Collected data
##########
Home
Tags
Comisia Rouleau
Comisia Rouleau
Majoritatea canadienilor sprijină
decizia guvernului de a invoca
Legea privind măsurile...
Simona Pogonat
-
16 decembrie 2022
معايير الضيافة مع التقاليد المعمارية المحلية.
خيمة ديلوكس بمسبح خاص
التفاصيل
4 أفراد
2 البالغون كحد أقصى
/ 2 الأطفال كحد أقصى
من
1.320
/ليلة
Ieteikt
##########
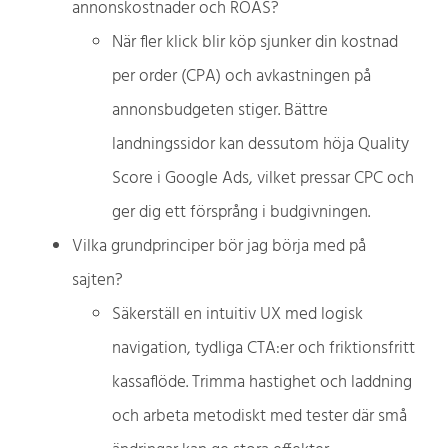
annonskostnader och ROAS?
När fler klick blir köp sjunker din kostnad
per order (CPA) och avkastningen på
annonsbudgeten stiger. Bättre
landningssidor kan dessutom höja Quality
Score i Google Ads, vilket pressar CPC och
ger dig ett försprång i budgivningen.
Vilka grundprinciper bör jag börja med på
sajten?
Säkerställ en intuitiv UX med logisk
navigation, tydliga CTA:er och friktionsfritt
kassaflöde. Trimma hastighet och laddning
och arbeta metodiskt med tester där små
##########
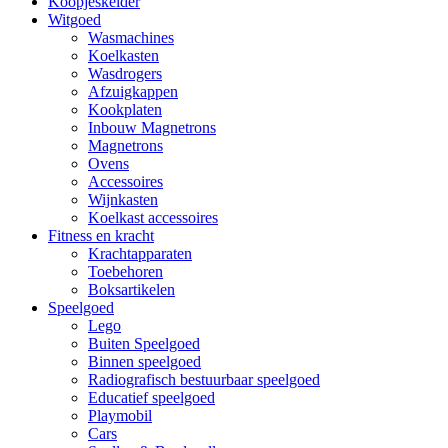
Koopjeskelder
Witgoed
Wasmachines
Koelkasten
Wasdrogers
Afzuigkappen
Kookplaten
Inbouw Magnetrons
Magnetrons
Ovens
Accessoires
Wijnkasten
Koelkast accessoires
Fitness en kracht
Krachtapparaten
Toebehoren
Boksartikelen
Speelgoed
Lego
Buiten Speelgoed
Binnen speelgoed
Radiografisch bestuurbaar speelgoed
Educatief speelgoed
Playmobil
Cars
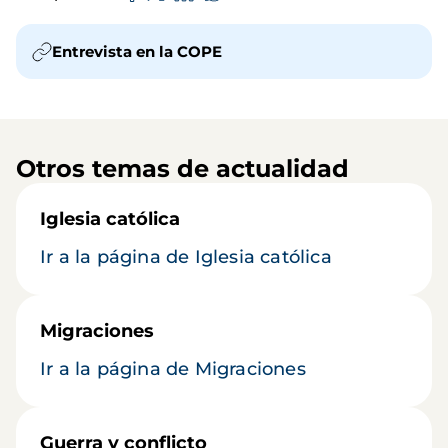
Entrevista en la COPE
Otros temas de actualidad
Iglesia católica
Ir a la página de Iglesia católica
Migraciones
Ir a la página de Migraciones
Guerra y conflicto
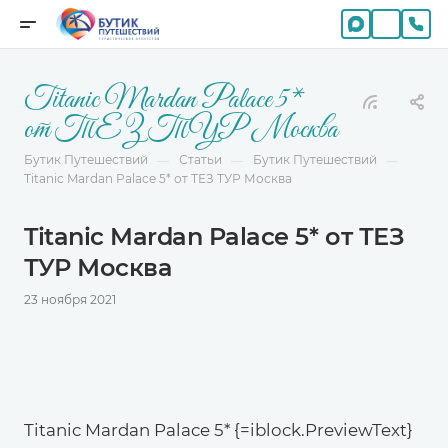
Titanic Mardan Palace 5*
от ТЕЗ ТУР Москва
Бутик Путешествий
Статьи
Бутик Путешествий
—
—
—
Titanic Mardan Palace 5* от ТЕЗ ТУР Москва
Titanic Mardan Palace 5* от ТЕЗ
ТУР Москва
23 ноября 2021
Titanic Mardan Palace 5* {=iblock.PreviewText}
##########
Scan the data above for the word "Mardan". Copy every line in which it is found.

Titanic Mardan Palace 5*
Titanic Mardan Palace 5* от ТЕЗ ТУР Москва
Titanic Mardan Palace 5* от ТЕЗ
Titanic Mardan Palace 5* {=iblock.PreviewText}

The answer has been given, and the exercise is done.